GeneXpert MTB/RIF version G4 for identification of rifampin-resistant tuberculosis in a programmatic setting.

A recent Cochrane review estimated GeneXpert MTB/RIF specificity for rifampin resistance as 98% (95% confidence interval [CI], 97 to 99), based on results from earlier test versions. The measured positive predictive value of the new generation test from programmatic implementation in Cape Town, South Africa, was 99.5% (95% CI, 98.5 to 100), confirming excellent specificity.

TEXT

In December 2010, the World Health Organization endorsed the use of GeneXpert MTB/RIF (Xpert; Cepheid, Sunnyvale, CA), an automated nucleic acid amplification test for detection of tuberculosis and rifampin resistance for regions with high rates of HIV-tuberculosis coinfection or multidrug-resistant tuberculosis (MDR-TB) (1). The South African National Minister of Health announced a plan for the phased rollout of Xpert testing in March 2011, and South Africa is the leading adopter of Xpert testing worldwide (2). Xpert has now largely replaced smear microscopy as the primary diagnostic test for patients with presumptive tuberculosis in South Africa.

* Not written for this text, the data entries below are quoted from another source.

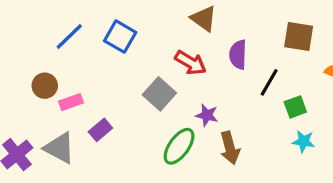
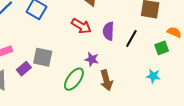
purple semicircle: (238, 55) -> (108, 31), moved
gray square: (159, 94) -> (43, 57), moved, turned -30
green square: (295, 107) -> (162, 48), moved

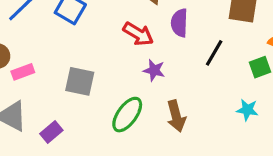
purple semicircle: (108, 31) -> (179, 23), moved
purple star: (92, 59) -> (154, 70), moved
purple rectangle: (24, 69) -> (51, 132), moved

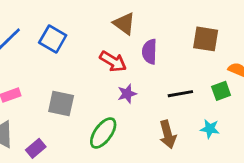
black line: (214, 53) -> (180, 94), moved, turned 50
purple star: (154, 70) -> (127, 94), turned -30
brown arrow: (176, 116) -> (168, 134), moved

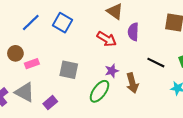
purple star: (127, 94) -> (112, 71), moved
black line: (180, 94) -> (156, 63), turned 36
brown arrow: (168, 134) -> (132, 83), moved

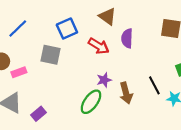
blue square: (63, 23) -> (67, 28), moved, turned 36
black line: (156, 63) -> (154, 85), moved, turned 36
gray square: (69, 70) -> (51, 55), moved

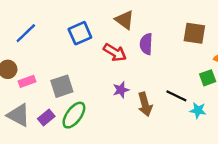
gray square: (51, 55) -> (62, 86), moved, turned -30
black line: (154, 85) -> (176, 96), turned -36
green ellipse: (91, 102) -> (74, 115), moved
purple rectangle: (38, 114) -> (46, 118), moved

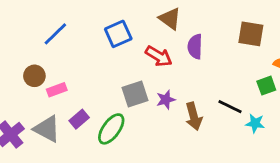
gray square: (62, 86) -> (135, 94), moved
purple rectangle: (46, 118) -> (79, 119), moved

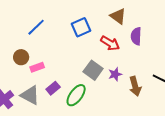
gray square: (135, 94) -> (93, 70), turned -36

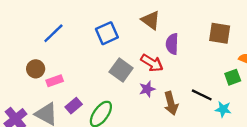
red arrow: (110, 43) -> (152, 63), moved
gray square: (93, 70) -> (121, 70), moved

A number of studies have identified Xpert tests giving false-positive results for resistance, with specificities of 98.3% (3) in a large multicenter study and 97.5% in a smaller study (4), using a combination of phenotypic testing and targeted gene sequencing as the reference standard. The Xpert cartridge has subsequently been modified with regard to fluidics, assay settings, PCR cycling conditions, and probe B beacon sequence and with the addition of a fluorescent tracer to reduce error rates and false rifampin resistance calls (5); however, there are no compelling data to suggest that the newer version of the cartridge has improved specificity.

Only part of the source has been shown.